5. The method of claim 1, wherein the species of sea squirt comprises Styela clava.

6. The method of claim 1, where the species of seagrass comprises Sargassum pallidum.

7. The method of claim 1, wherein the biomass material comprises extract derived from Holothuria scabra, Holothuria nobilis, Heliocidaris erythrogramma, Styela clava, and Sargassum pallidum to the subject.

8. The method of claim 1, wherein the brain cancer is a glioma.

9. The method of claim 8, wherein the glioma comprises a glioblastoma, an astrocytoma, or a diffuse intrinsic pontine glioma.

10. The method of claim 9, wherein the glioblastoma comprises a glioblastoma multiforme (GBM), a newly diagnosed glioblastoma, a giant cell glioblastoma, a gliosarcoma, a drug-resistant glioblastoma, a recurrent glioblastoma, a relapsed glioblastoma, or a refractory glioblastoma.

11. The method of claim 9, wherein the astrocytoma comprises a grade I astrocytoma, a grade II astrocytoma, a grade III astrocytoma, or a grade IV astrocytoma.

12. The method of claim 11, wherein the astrocytoma is a grade IV astrocytoma.

13. The method of claim 12, wherein the grade IV astrocytoma does not comprise an isocitrate dehydrogenase 1 (IDH1) mutation.

14. The method of claim 12, wherein the grade IV astrocytoma comprises an isocitrate dehydrogenase 1 (IDH1) mutation.

15. The method of claim 1, wherein the brain cancer is an oligodendroglioma, an ependymoma, a medulloblastoma, a choroid plexus carcinoma, a pineoblastoma, a meningioma, an acoustic neuroma, or a craniopharyngioma.

16. The method of claim 1, wherein the biomass composition is lyophilized.

17. The method of claim 1, wherein the biomass composition is a powder.

18. The method of claim 1, wherein the biomass composition is administered orally.

19. The method of claim 1, wherein the administering is daily or twice daily.

20. The method of claim 1, further comprising administering to the subject an additional cancer therapy.

21. The method of claim 20, wherein the additional cancer therapy is administered prior to, simultaneously with, or after the administering of the biomass composition.

22. The method of claim 21, wherein the additional cancer therapy comprises a chemotherapy or a radiation therapy.
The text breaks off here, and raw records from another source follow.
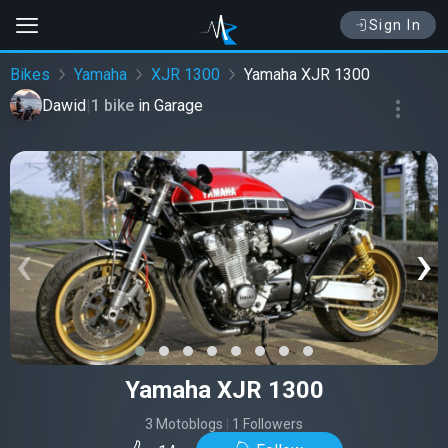
Sign In
Bikes
Yamaha
XJR 1300
Yamaha XJR 1300
Dawid
|
1 bike
in
Garage
‹
›
Yamaha XJR 1300
3 Motoblogs
|
1 Followers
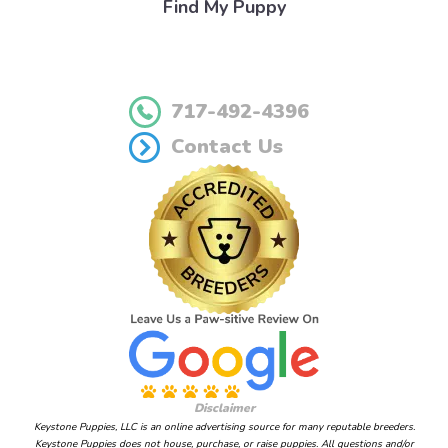
Find My Puppy
717-492-4396
Contact Us
Disclaimer
Keystone Puppies, LLC is an online advertising source for many reputable breeders.
Keystone Puppies does not house, purchase, or raise puppies. All questions and/or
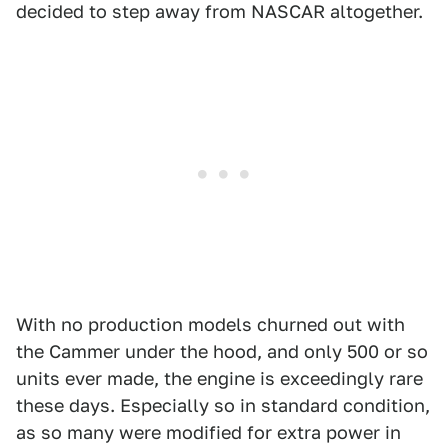
decided to step away from NASCAR altogether.
With no production models churned out with
the Cammer under the hood, and only 500 or so
units ever made, the engine is exceedingly rare
these days. Especially so in standard condition,
as so many were modified for extra power in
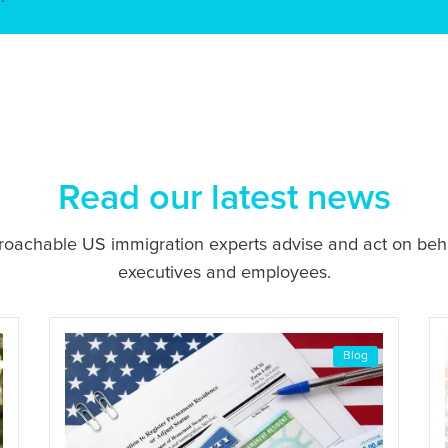
Read our latest news
proachable US immigration experts advise and act on beh
executives and employees.
Blog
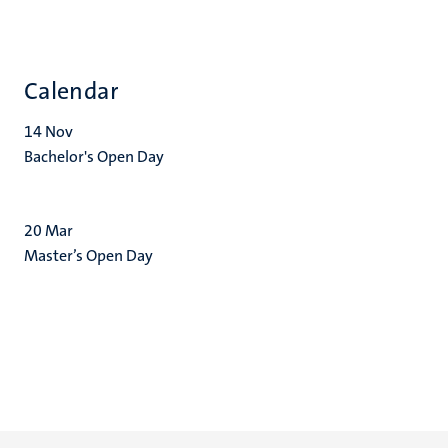
Calendar
14
Nov
Bachelor's Open Day
20
Mar
Master’s Open Day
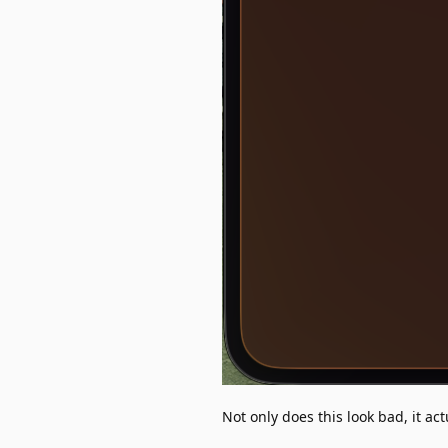
Not only does this look bad, it act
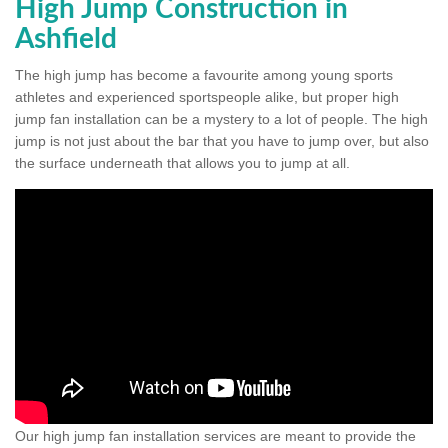
High Jump Construction in
Ashfield
The high jump has become a favourite among young sports
athletes and experienced sportspeople alike, but proper high
jump fan installation can be a mystery to a lot of people. The high
jump is not just about the bar that you have to jump over, but also
the surface underneath that allows you to jump at all.
Our high jump fan installation services are meant to provide the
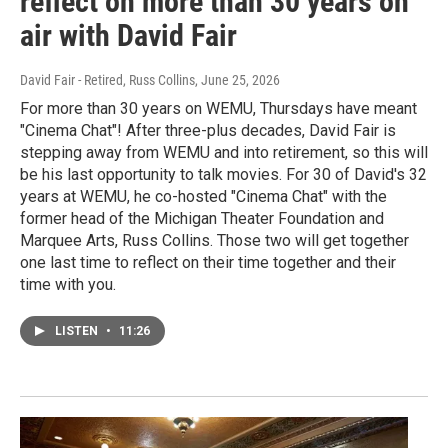
reflect on more than 30 years on
air with David Fair
David Fair - Retired, Russ Collins
, June 25, 2026
For more than 30 years on WEMU, Thursdays have meant
"Cinema Chat"! After three-plus decades, David Fair is
stepping away from WEMU and into retirement, so this will
be his last opportunity to talk movies. For 30 of David's 32
years at WEMU, he co-hosted "Cinema Chat" with the
former head of the Michigan Theater Foundation and
Marquee Arts, Russ Collins. Those two will get together
one last time to reflect on their time together and their
time with you.
LISTEN
•
11:26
23. The method of claim 22, wherein the additional cancer therapy comprises a chemotherapy and a radiation therapy.

24. The method of claim 22, wherein the chemotherapy comprises temozolomide, carmustine, bevacizumab, or lomustine.

25. The method of claim 22, wherein the radiation therapy comprises tumor treating fields (TTF), Intensity-modulated radiation therapy (IMRT), or Image-guided radiation therapy (IGRT).
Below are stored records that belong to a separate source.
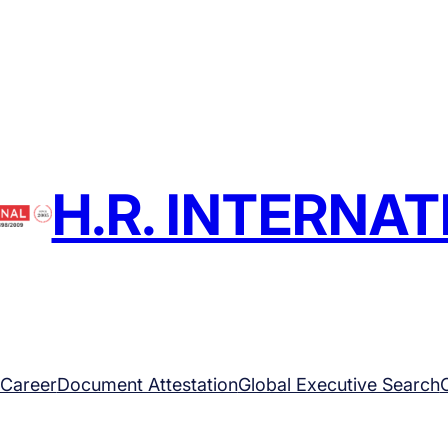
H.R. INTERNA
Career
Document Attestation
Global Executive Search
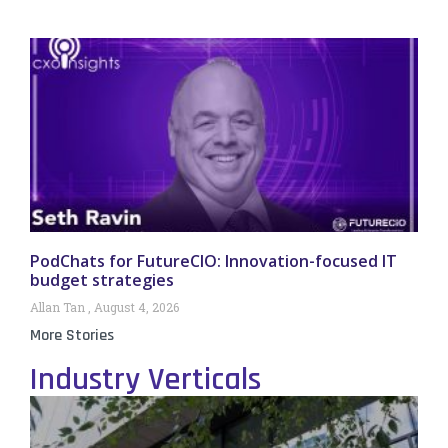
PodChats for FutureCIO: Innovation-focused IT
budget strategies
Allan Tan
August 4, 2026
More Stories
Industry Verticals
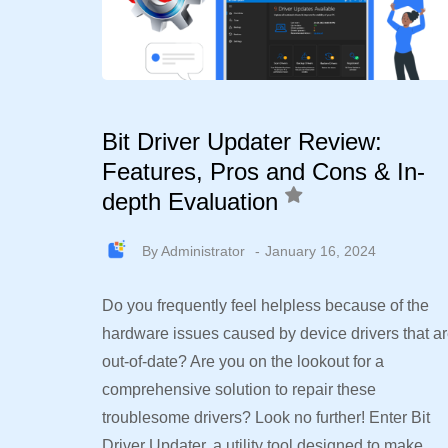
Bit Driver Updater Review:
Features, Pros and Cons & In-
depth Evaluation
By
Administrator
January 16, 2024
Do you frequently feel helpless because of the
hardware issues caused by device drivers that a
out-of-date? Are you on the lookout for a
comprehensive solution to repair these
troublesome drivers? Look no further! Enter Bit
Driver Updater, a utility tool designed to make…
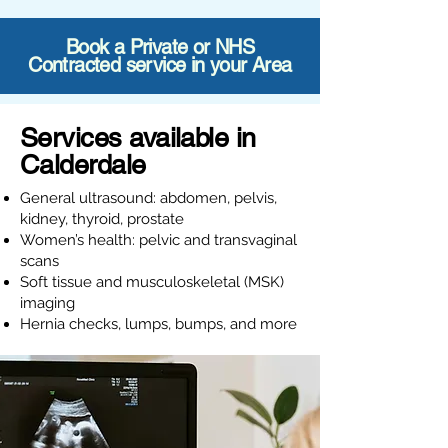
Book a Private or NHS
Contracted service in your Area
Services available in
Calderdale
General ultrasound: abdomen, pelvis,
kidney, thyroid, prostate
Women’s health: pelvic and transvaginal
scans
Soft tissue and musculoskeletal (MSK)
imaging
Hernia checks, lumps, bumps, and more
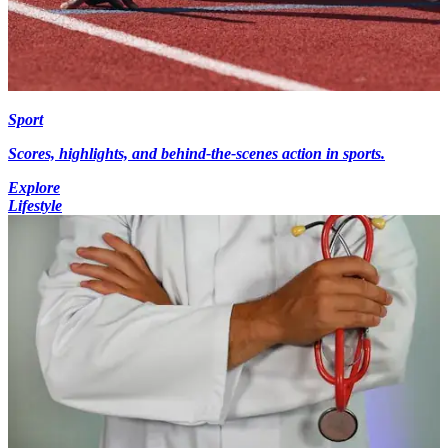
Sport
Scores, highlights, and behind-the-scenes action in sports.
Explore
Lifestyle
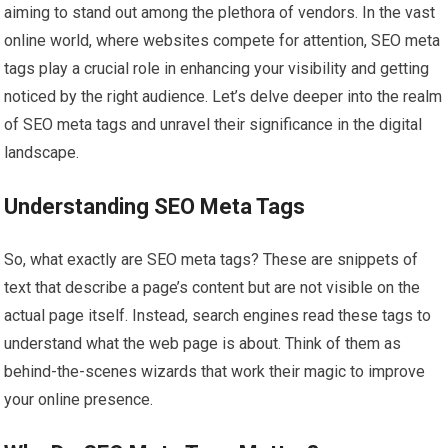
aiming to stand out among the plethora of vendors. In the vast
online world, where websites compete for attention, SEO meta
tags play a crucial role in enhancing your visibility and getting
noticed by the right audience. Let’s delve deeper into the realm
of SEO meta tags and unravel their significance in the digital
landscape.
Understanding SEO Meta Tags
So, what exactly are SEO meta tags? These are snippets of
text that describe a page’s content but are not visible on the
actual page itself. Instead, search engines read these tags to
understand what the web page is about. Think of them as
behind-the-scenes wizards that work their magic to improve
your online presence.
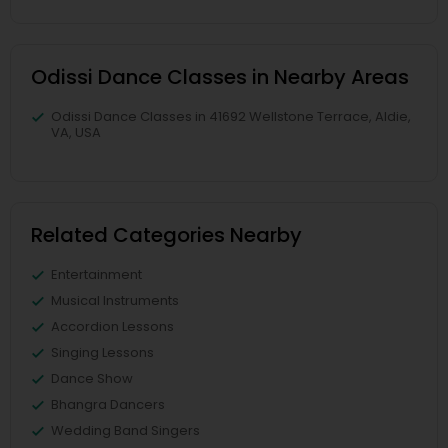
Odissi Dance Classes in Nearby Areas
Odissi Dance Classes in 41692 Wellstone Terrace, Aldie,
VA, USA
Related Categories Nearby
Entertainment
Musical Instruments
Accordion Lessons
Singing Lessons
Dance Show
Bhangra Dancers
Wedding Band Singers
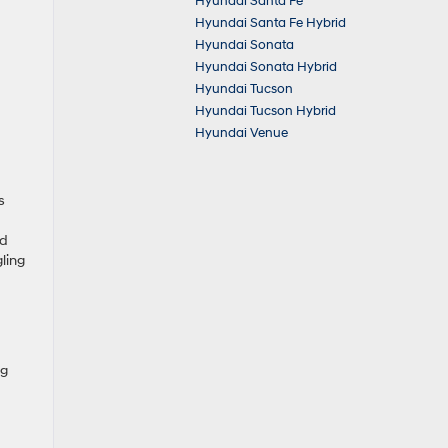
Hyundai Santa Fe
Hyundai Santa Fe Hybrid
Hyundai Sonata
Hyundai Sonata Hybrid
Hyundai Tucson
Hyundai Tucson Hybrid
Hyundai Venue
s
nd
ling
ng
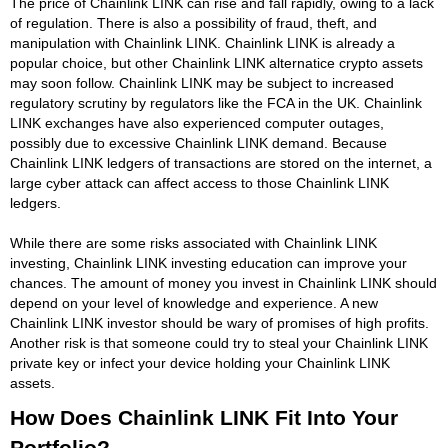
The price of Chainlink LINK can rise and fall rapidly, owing to a lack
of regulation. There is also a possibility of fraud, theft, and
manipulation with Chainlink LINK. Chainlink LINK is already a
popular choice, but other Chainlink LINK alternatice crypto assets
may soon follow. Chainlink LINK may be subject to increased
regulatory scrutiny by regulators like the FCA in the UK. Chainlink
LINK exchanges have also experienced computer outages,
possibly due to excessive Chainlink LINK demand. Because
Chainlink LINK ledgers of transactions are stored on the internet, a
large cyber attack can affect access to those Chainlink LINK
ledgers.
While there are some risks associated with Chainlink LINK
investing, Chainlink LINK investing education can improve your
chances. The amount of money you invest in Chainlink LINK should
depend on your level of knowledge and experience. A new
Chainlink LINK investor should be wary of promises of high profits.
Another risk is that someone could try to steal your Chainlink LINK
private key or infect your device holding your Chainlink LINK
assets.
How Does Chainlink LINK Fit Into Your
Portfolio?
26. The method of claim 1, wherein:the at least two species of sea cucumber comprise Holothuria scabra and Holothuria nobilis, wherein from about 20% w / w to about 40% w / w of the biomass material comprises extract derived from the Holothuria scabra, wherein from about 25% w / w to about 50% w / w of the biomass material comprises extract derived from the Holothuria nobilis;the species of seagrass comprises Sargassum pallidum, wherein from about 1% w / w to about 10% w / w of the biomass material comprises extract derived from the Sargassum pallidum; the species of sea squirt comprises Styela clava, wherein from about 1% w / w to about 10% w / w of the biomass material comprises extract derived from the Styela clava; andthe species of sea urchin comprises Heliocidaris erythrogramma, wherein from about 1% w / w to about 10% w / w of the biomass material comprises extract derived from the Heliocidaris erythrogramma.
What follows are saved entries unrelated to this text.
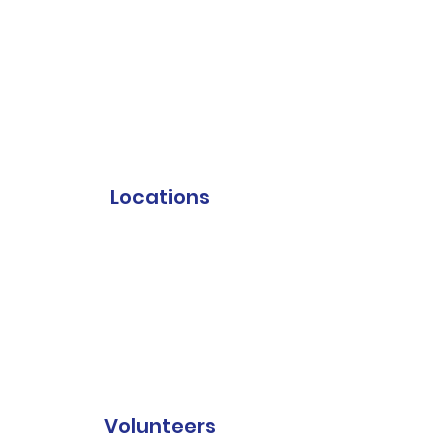
Locations
Volunteers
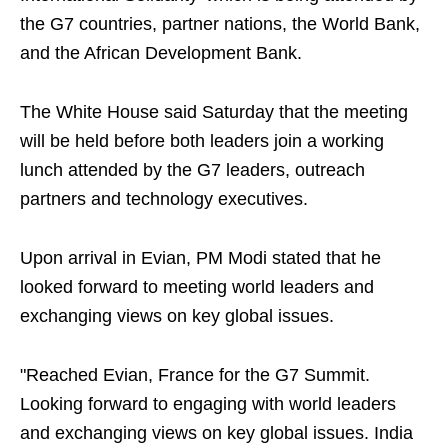
the G7 countries, partner nations, the World Bank,
and the African Development Bank.
The White House said Saturday that the meeting
will be held before both leaders join a working
lunch attended by the G7 leaders, outreach
partners and technology executives.
Upon arrival in Evian, PM Modi stated that he
looked forward to meeting world leaders and
exchanging views on key global issues.
"Reached Evian, France for the G7 Summit.
Looking forward to engaging with world leaders
and exchanging views on key global issues. India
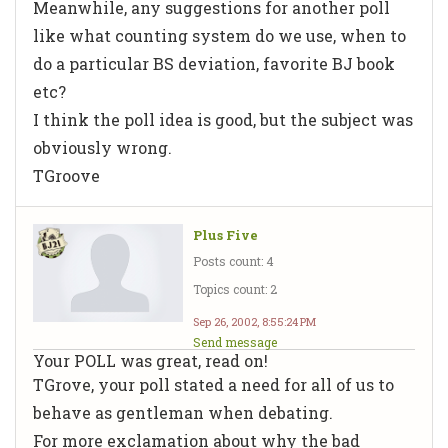
Meanwhile, any suggestions for another poll
like what counting system do we use, when to
do a particular BS deviation, favorite BJ book
etc?
I think the poll idea is good, but the subject was
obviously wrong.
TGroove
Plus Five
Posts count: 4
Topics count: 2
Sep 26, 2002, 8:55:24 PM
Send message
Your POLL was great, read on!
TGrove, your poll stated a need for all of us to
behave as gentleman when debating.
For more exclamation about why the bad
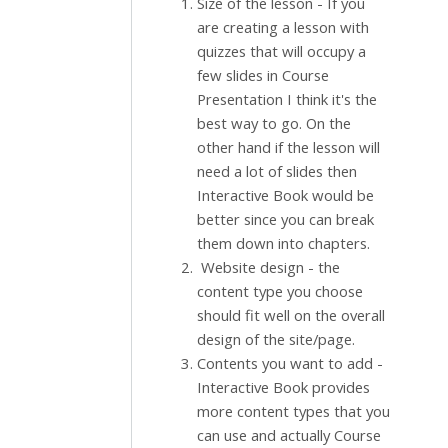
Size of the lesson - If you
are creating a lesson with
quizzes that will occupy a
few slides in Course
Presentation I think it's the
best way to go. On the
other hand if the lesson will
need a lot of slides then
Interactive Book would be
better since you can break
them down into chapters.
Website design - the
content type you choose
should fit well on the overall
design of the site/page.
Contents you want to add -
Interactive Book provides
more content types that you
can use and actually Course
27. The method of claim 26, wherein:40% w / w of the biomass material comprises extract derived from the Holothuria scabra, 45% w / w of the biomass material comprises extract derived from the Holothuria nobilis;5% w / w of the biomass material comprises extract derived from the Sargassum pallidum; 5% w / w of the biomass material comprises extract derived from the Styela clava; and5% w / w of the biomass material comprises extract derived from the Heliocidaris erythrogramma.

28. The method of claim 1, wherein the extract derived from the at least two species of sea cucumber, the species of seagrass, the species of sea squirt, and the species of sea urchin comprises a whole-body extract.

29. The method of claim 1, wherein the biomass composition further comprises a solubilizing agent.

30. The method of claim 29, wherein the solubilizing agent is dimethyl sulfoxide (DMSO).